I did like the point that Catholics are already accustomed to thinking of women in leadership positions. It always gets under my skin when people bash the Catholic church for excluding women from the priesthood because that is hardly the be-all-end-all of Catholic veneration. There are more women who are Saints than men. Furthermore, there are female Saint who were scientists, doctors, warriors and all sorts of "traditionally male" roles. I can't think of an institution with a greater wealth of role models for girls and women than the Catholic Church — the alleged bane of egalitarianism.

I strongly suspect that the people who claim that they could never be Catholic because of its "sexist stance" on the clergy wouldn't be Catholic even if that were reversed. (I do know gay Episcopalians who would gladly return to the Church if they felt welcome, but that's a whole different story.)
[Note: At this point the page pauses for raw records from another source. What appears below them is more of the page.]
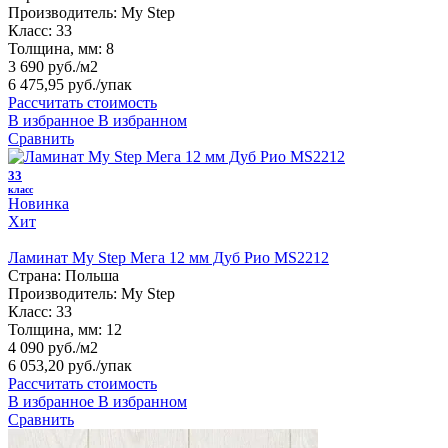
Производитель:
My Step
Класс:
33
Толщина, мм:
8
3 690 руб./м2
6 475,95 руб.
/упак
Рассчитать стоимость
В избранное
В избранном
Сравнить
33
класс
Новинка
Хит
Ламинат My Step Мега 12 мм Дуб Рио MS2212
Страна:
Польша
Производитель:
My Step
Класс:
33
Толщина, мм:
12
4 090 руб./м2
6 053,20 руб.
/упак
Рассчитать стоимость
В избранное
В избранном
Сравнить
Anyway, one of the "plus" points for Clinton (really, the Clintons) was Bill's involvement in resolving the ongoing strife in Northern Ireland. That was a great achievement that benefited both Catholics and their close Anglican cousins (aka "the Protestants"). Still, the Catholics in my state (Texas) are Hispanic. Senator Clinton has been doing well with Hispanics, but I'm starting to suspect that it is because many Hispanics have been apolitical and just weren't familiar with Senator Obama. That has certainly changed at this point. The racist "anti-immigrant" campaign of the right has politicized the Hispanic demographic and Barack Obama has enjoyed a great deal of exposure recently. We'll have to see if this results a change in Hispanic voting.

For my part, I'm not foolish enough to make any predictions in this election.